The technicalities; 20 weeks gone, due 22nd April, Sex: unknown (we both thought we'd spotted some boy-like elements on the scan, but it turns out it's the umbilical cord - like a bad joke, but true). We've had 2 scans and everything is going dandy. Emma's in excellent shape. She's developed a multi-dimensional sense of smell and sleeps a lot. But she hasn't been sick. There's already a wardrobe full of maternity wear from Isabella Oliver and La Redoute, not that any of it is needed at the moment. Her initial concerns that she'd lose her shape have been replaced with the realisation it offers a whole new set of shopping opportunities.

Me? Well, apparently I'm instantly more attractive to woman, my evident virility releases chemicals that make me a more appealing catch. Apparently, I'm more likely to spread my seed (done it once, can do it again, see?). The truth is more prosaic, we're hurrying along a few outstanding jobs, we're getting a bigger car, we've got a baby bank account. And then we wait; we wait for the baby to grow. I go to football, we've got tickets for Depeche Mode 2 weeks before the due date, we carry on doing what we're doing. To quote my dad; "You need to be ready because nothing can prepare you". And nothing can, so I won't be ready, I'll just be there waiting for it to leap on me. I can't wait.

Friday, November 25, 2005

Not the best

I seem to have caused some consternation around the office with my reaction to George Best's death. I expressed my relief at his demise; pleased that his ugly tawdry story had come to an end. When Princess Diana died, her beauty excused her of her indulgences and flaws. Best's footballing talents have excused him of his. The common premise seems to be that to be a genius, you have to be slightly unhinged, mentally ill even, cursed with inner demons. Look at Paul Gascoigne and Diego Maradona and... erm.
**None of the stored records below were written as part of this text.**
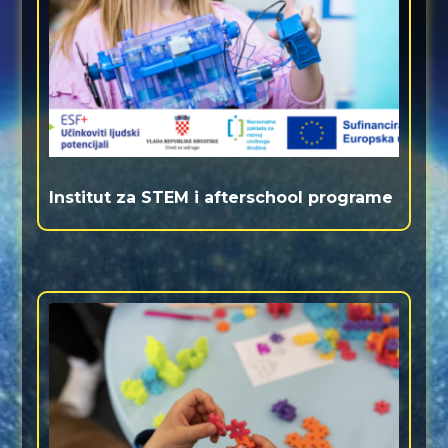
Institut za STEM i afterschool programe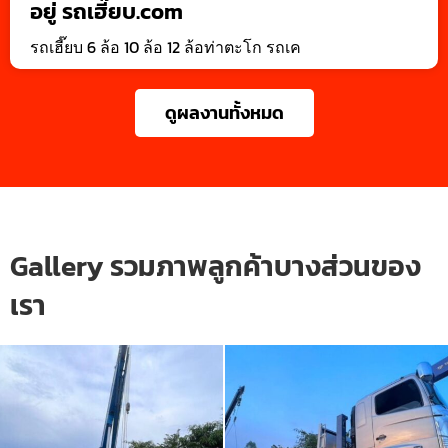
อยู่ รถเฮี๊ยบ.com
รถเฮี๊ยบ 6 ล้อ 10 ล้อ 12 ล้อท่าตะโก รถเค
ดูผลงานทั้งหมด
Gallery รวมภาพลูกค้าบางส่วนของ
เรา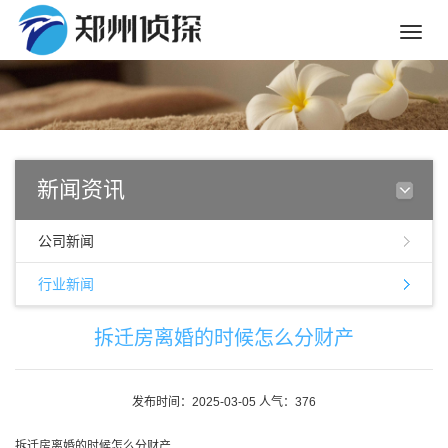
Toggle
naviga
新闻资讯
公司新闻
行业新闻
拆迁房离婚的时候怎么分财产
发布时间：2025-03-05 人气：376
拆迁房离婚的时候怎么分财产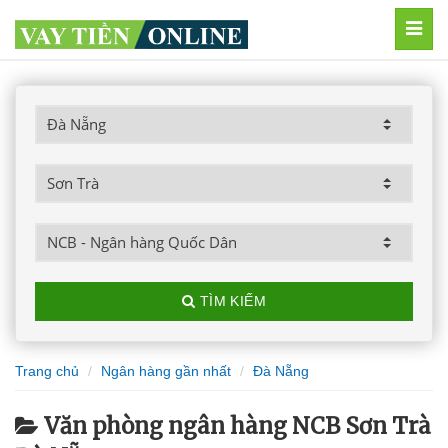
MEN
TÌM KIẾM
Trang chủ
Ngân hàng gần nhất
Đà Nẵng
Văn phòng ngân hàng NCB Sơn Trà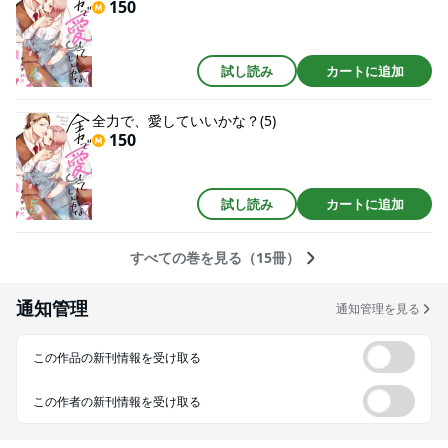
150
試し読み
カートに追加
全力で、愛していいかな？(5)
150
試し読み
カートに追加
すべての巻を見る（15冊）
通知管理
通知管理を見る
この作品の新刊情報を受け取る
この作者の新刊情報を受け取る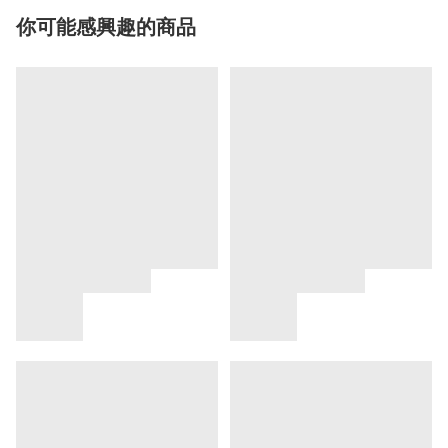
你可能感興趣的商品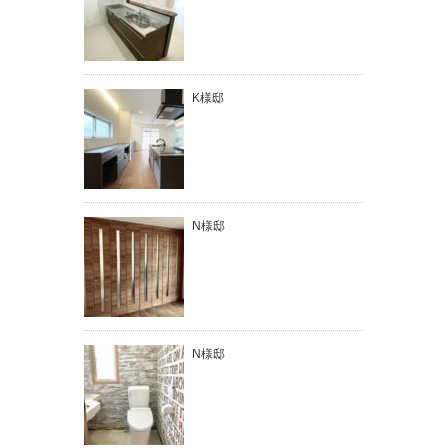
K様邸
N様邸
N様邸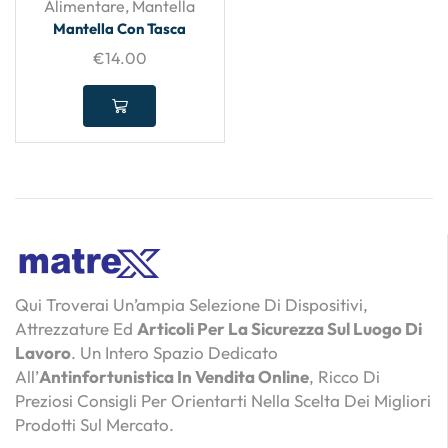
Alimentare
,
Mantella
Mantella Con Tasca
€
14.00
Qui Troverai Un’ampia Selezione Di Dispositivi,
Attrezzature Ed
Articoli Per La Sicurezza Sul Luogo Di
Lavoro
. Un Intero Spazio Dedicato
All’
Antinfortunistica In Vendita Online
, Ricco Di
Preziosi Consigli Per Orientarti Nella Scelta Dei Migliori
Prodotti Sul Mercato.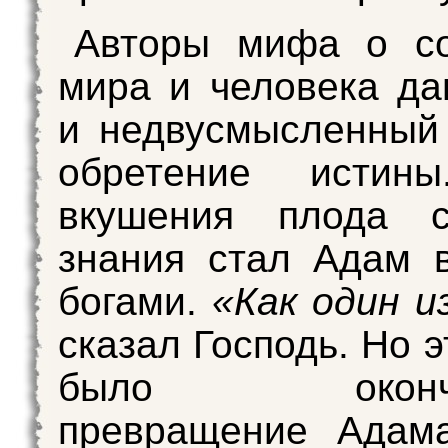
Авторы мифа о со
мира и человека да
и недвусмысленный 
обретение истин
вкушения плода 
знания стал Адам 
богами.
«Как один и
сказал Господь. Но 
было окончат
превращение Адама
George Best can be ranked amongst the best players the world has ever seen, but to say his drink problem was an inevitable consequence of his genius is utter rubbish. Pele never had it, Johan Cruyff, Franz Beckenbauer, Bobby Moore, Bobby Charlton, Zinedine Zidane, Thierry Henry, Ronhaldino, Eusebio. The list of great players whose lives haven't descended into a farcical pantomime is far longer than those who have.

So Best has been excused his self-indugance in drink because of a fleeting, wasted talent at football. In the end his slow, painful and ugly death was the result of his own actions. A suicidal addiction to drink. He had every chance to get out of it, more chances and support than most. In the end he chose to abuse the help that was offered to him. He deserves to be ignored in the same way he ignored the endless warnings about what he was doing to himself. At least now we don't have to endure this endless tabloid voyeurism anymore, that should be a relief to us. And him.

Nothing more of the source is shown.